Terminating the command after spawning a run with FlowDeploy does not cancel the run; it keeps running until it finishes. You must cancel runs through the FlowDeploy app.

Use the FlowDeploy app to monitor, terminate, retry, and debug the run.

Background

Running a pipeline with FlowDeploy creates an automatically scaling cluster. Each time you use the FlowDeploy CLI to run a pipeline, it creates a new cluster. Once the pipeline is finished – or cancelled – the cluster scales down.

FlowDeploy clusters use a shared file system. To reference a file in the shared file system from the Python package, you need to a fd:// prefix – e.g. fd://shared/file.txt.

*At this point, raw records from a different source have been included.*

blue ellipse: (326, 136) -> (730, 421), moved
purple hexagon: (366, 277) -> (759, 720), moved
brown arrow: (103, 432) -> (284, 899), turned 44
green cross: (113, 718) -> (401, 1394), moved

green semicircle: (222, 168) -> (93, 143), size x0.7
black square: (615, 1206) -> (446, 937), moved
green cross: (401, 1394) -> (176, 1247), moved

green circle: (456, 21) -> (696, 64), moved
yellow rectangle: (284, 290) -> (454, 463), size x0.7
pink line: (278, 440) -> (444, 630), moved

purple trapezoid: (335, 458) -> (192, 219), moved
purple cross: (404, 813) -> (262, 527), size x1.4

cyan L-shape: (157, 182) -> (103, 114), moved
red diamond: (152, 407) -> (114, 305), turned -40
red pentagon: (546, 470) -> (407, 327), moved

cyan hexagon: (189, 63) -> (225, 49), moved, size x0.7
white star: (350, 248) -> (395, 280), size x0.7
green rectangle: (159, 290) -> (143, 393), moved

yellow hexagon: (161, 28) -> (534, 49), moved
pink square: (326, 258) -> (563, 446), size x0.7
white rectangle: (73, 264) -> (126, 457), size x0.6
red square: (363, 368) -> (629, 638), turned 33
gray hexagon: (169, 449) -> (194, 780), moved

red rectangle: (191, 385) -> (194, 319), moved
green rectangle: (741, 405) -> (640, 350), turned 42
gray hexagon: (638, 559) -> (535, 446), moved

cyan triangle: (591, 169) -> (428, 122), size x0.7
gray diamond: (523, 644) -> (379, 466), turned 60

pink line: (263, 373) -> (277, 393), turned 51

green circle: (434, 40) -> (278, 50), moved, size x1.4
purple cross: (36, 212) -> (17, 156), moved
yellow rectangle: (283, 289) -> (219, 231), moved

You can access the shared file system, but sometimes it's easier to import and export files from somewhere else, like S3. The inputs parameter is used to import files, and the export_location parameter is used to export files.

FlowDeploy automatically checkpoints your run with the workflow manager, and resumes from the last checkpoint if a run fails. The workflow manager (e.g. Nextflow) determines what can be resumed – usually by checking input files and parameters. You can set the run_location parameter to demarcate runs.

The run_location is also used as the starting point for any relative file paths used in the pipeline.

Raw arguments for the workflow manager are set with cli_args.

Commands

flowdeploy set-key

Authorizes your environment by setting your FlowDeploy key in an environment configuration file.

flowdeploy_key (required)

Define your FlowDeploy key here.

Example usage

flowdeploy set-key YOUR_FLOWDEPLOY_KEY_HERE

--config, -c (optional)

Specify the path to the configuration file where the key should be set. It defaults to ~/.zshenv on macOS and ~/.bashrc on Linux.

Example usage
flowdeploy set-key YOUR_FLOWDEPLOY_KEY_HERE --config /path/to/config

flowdeploy run

Use flowdeploy run [parameters] to spawn a new pipeline.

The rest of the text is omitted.